The SEVERITY Procedure

PROC SEVERITY Statement

PROC SEVERITY options ;

The PROC SEVERITY statement invokes the procedure. You can specify two types of options in the PROC SEVERITY statement. One set of options controls input and output. The other set of options controls the model estimation and selection process.

The following options control the input data sets used by PROC SEVERITY and various forms of output generated by PROC SEVERITY. The options are listed in alphabetical order:

COVOUT

specifies that the OUTEST= data set contain the estimate of the covariance structure of the parameters. This option has no effect if the OUTEST= option is not specified. For more information about how the covariance is reported in the OUTEST= data set, see the section OUTEST= Data Set.

DATA=SAS-data-set

names the input data set. If the DATA= option is not specified, then the most recently created SAS data set is used.

INEST=SAS-data-set

names the input data set that contains the initial values of the parameter estimates to start the optimization process. The initial values specified in the INIT= option in the DIST statement take precedence over any initial values specified in this data set. For more information about the variables in this data set, see the section INEST= Data Set.

NOPRINT

turns off all displayed and graphical output. If specified, any value specified for the PRINT= and PLOTS= options is ignored.

OUTCDF=SAS-data-set

names the output data set to contain estimates of the cumulative distribution function (CDF) value at each of the observations. The information is output for each specified model whose parameter estimation process converges. The data set also contains the estimates of the empirical distribution function (EDF). For more information about the variables in this data set, see the section OUTCDF= Data Set.

OUTEST=SAS-data-set

names the output data set to contain estimates of the parameter values and their standard errors for each model whose parameter estimation process converges. For more information about the variables in this data set, see the section OUTEST= Data Set.

OUTMODELINFO=SAS-data-set

names the output data set to contain the status of each fitted model. The status information includes the convergence status of the optimization process that is used to estimate the parameters, the status of estimating the covariance matrix, and whether a model is the best according to the specified selection criterion. For more information about the variables in this data set, see the section OUTMODELINFO= Data Set.

OUTSTAT=SAS-data-set

names the output data set to contain the values of statistics of fit for each model whose parameter estimation process converges. For more information about the variables in this data set, see the section OUTSTAT= Data Set.
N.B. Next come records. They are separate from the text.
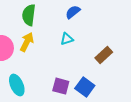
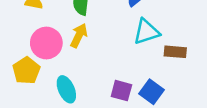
cyan triangle: (67, 39) -> (146, 32), moved, size x1.6
brown rectangle: (104, 55) -> (175, 52), turned 48

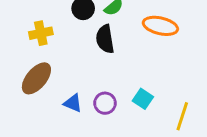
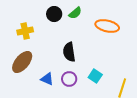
black semicircle: (105, 39) -> (69, 52), moved

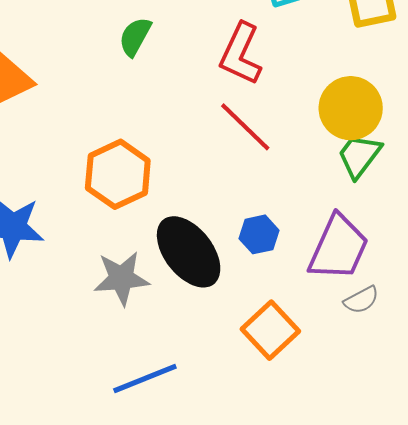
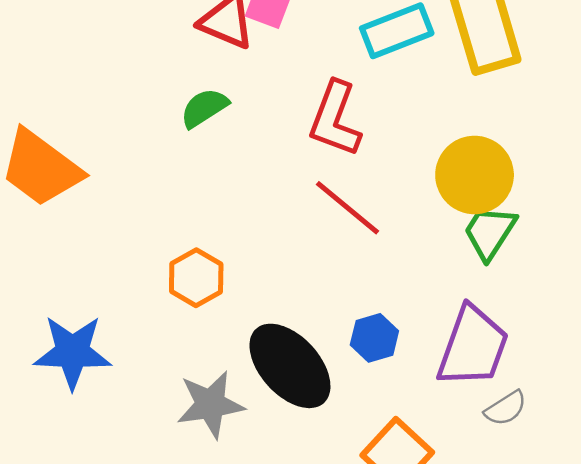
green semicircle: (135, 37) -> (204, 108), turned 33
orange hexagon: (118, 174) -> (196, 278), size x0.7

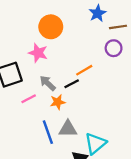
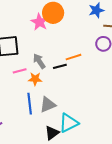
pink star: (38, 53) -> (40, 22), moved
orange star: (58, 102) -> (35, 79), moved
gray triangle: (68, 129) -> (48, 105), turned -36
PLOTS <(global-plot-options)> <=plot-request-option>
PLOTS <(global-plot-options)> <=(plot-request-option …plot-request-option)>

specifies the desired graphical output. If you specify more than one global-plot-option, then separate them with spaces and enclose them in parentheses. If you specify more than one plot-request-option, then separate them with spaces and enclose them in parentheses.
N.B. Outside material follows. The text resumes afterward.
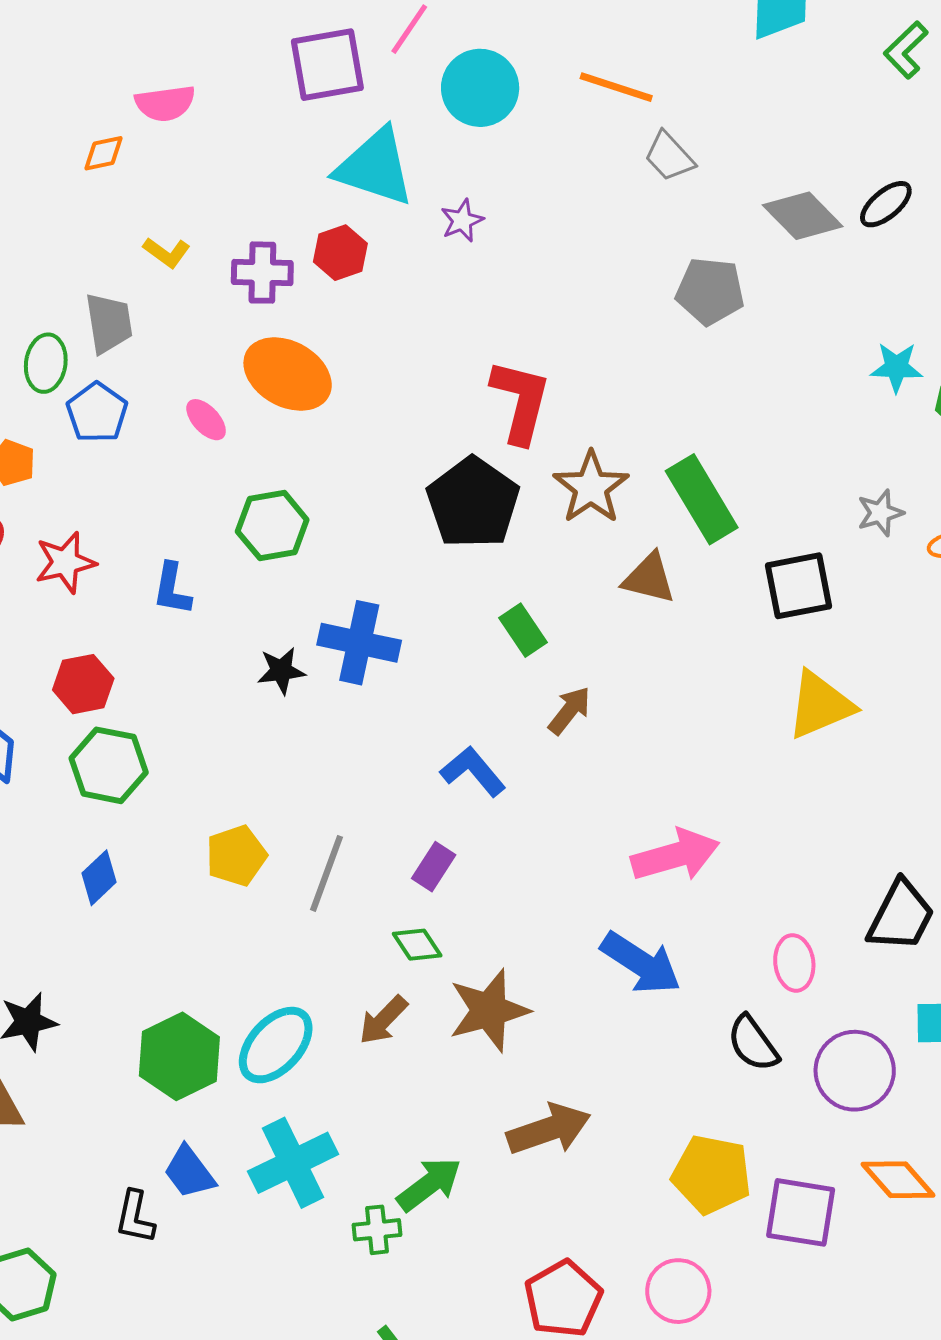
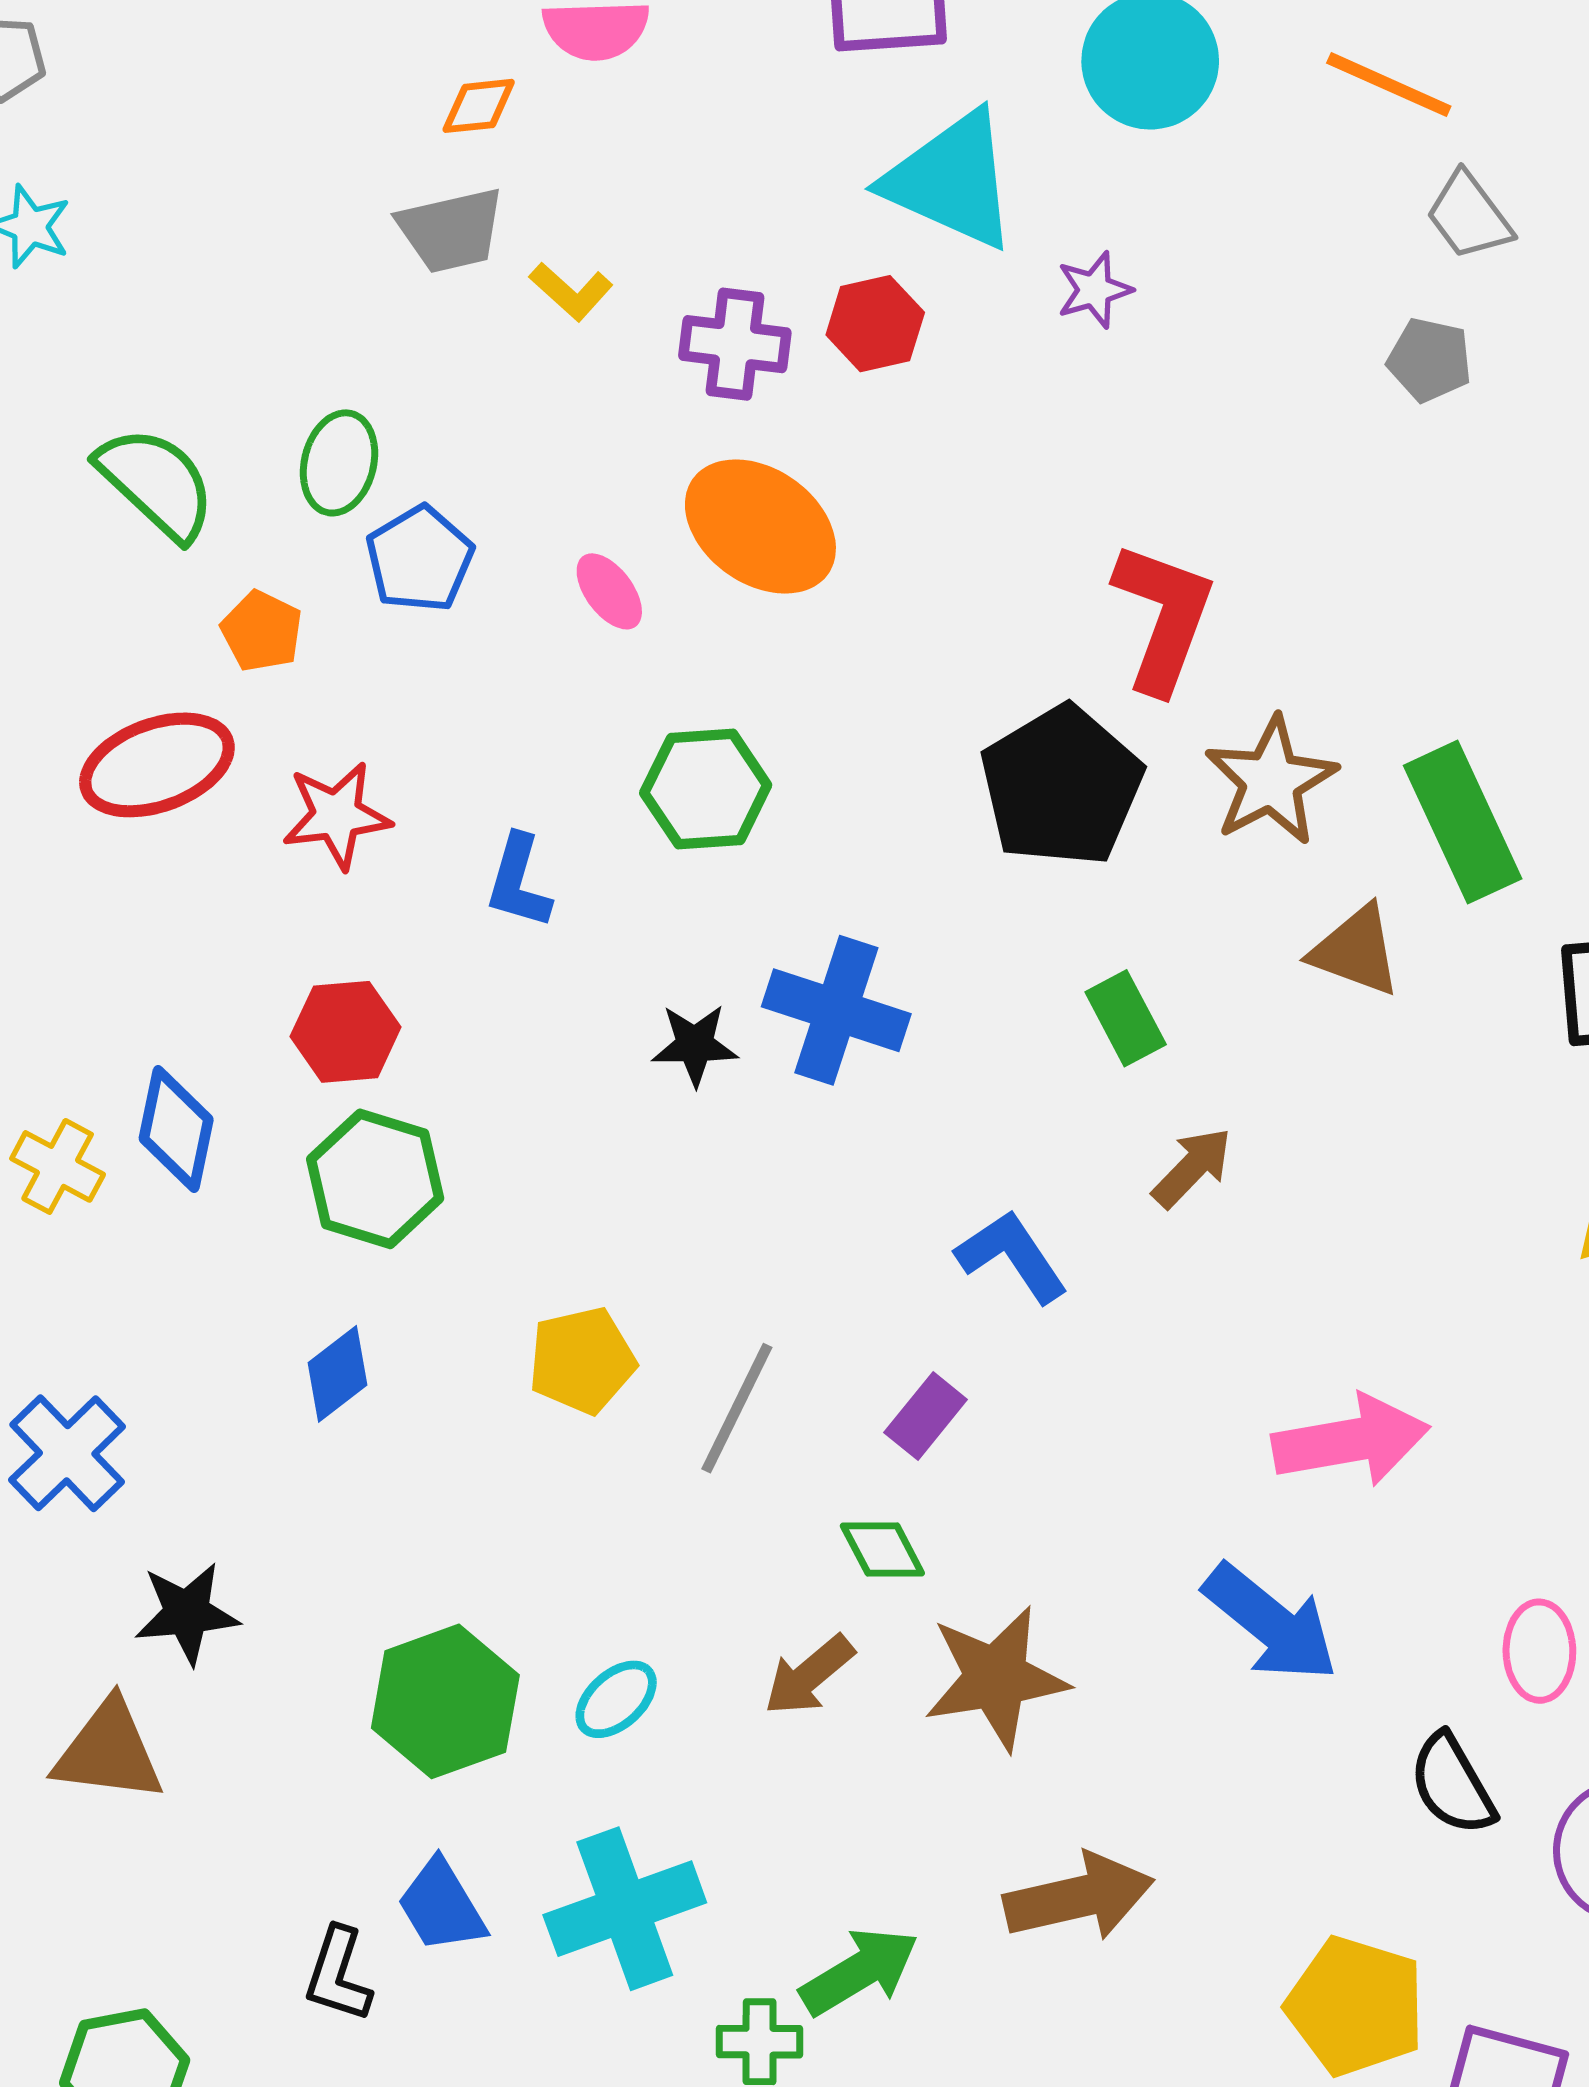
gray pentagon: (710, 291) -> (1430, 360), moved, size x0.7
gray trapezoid: (109, 323) -> (451, 230), moved, turned 80
cyan ellipse: (276, 1045) -> (616, 1699), size x0.6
The following global-plot-options are available:

HISTOGRAM

plots the histogram of the response variable on the PDF plots.

KERNEL

plots the kernel estimate of the probability density of the response variable on the PDF plots.

ONLY

turns off the default graphical output and prepares only the requested plots.
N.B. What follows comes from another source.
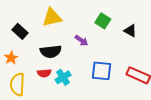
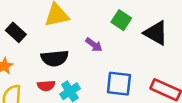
black triangle: (130, 31) -> (156, 33), size x1.5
The following plot-request-options are available:

ALL

displays all the graphical output.

CDF

prepares a plot that compares the cumulative distribution function (CDF) estimates of all the candidate distribution models and the empirical distribution function (EDF) estimate. The plot does not contain CDF estimates for models whose parameter estimation process does not converge.

CDFPERDIST

prepares a plot of the CDF estimates of each candidate distribution model. A plot is not prepared for models whose parameter estimation process does not converge.

NONE

displays none of the graphical output. If specified, this option overrides all the other plot request options. The default graphical output is also suppressed.

PDF

prepares a plot that compares the probability density function (PDF) estimates of all the candidate distribution models. The plot does not contain PDF estimates for models whose parameter estimation process does not converge.

PDFPERDIST

prepares a plot of the PDF estimates of each candidate distribution model. A plot is not prepared for models whose parameter estimation process does not converge.

PP

prepares the probability-probability plot (known as the P-P plot), which compares the CDF estimate of each candidate distribution model against the empirical distribution function (EDF). The data shown in this plot are used for computing the EDF-based statistics of fit.

QQ

prepares the quantile-quantile plot (known as the Q-Q plot), which compares the empirical quantiles against the quantiles of each candidate distribution model.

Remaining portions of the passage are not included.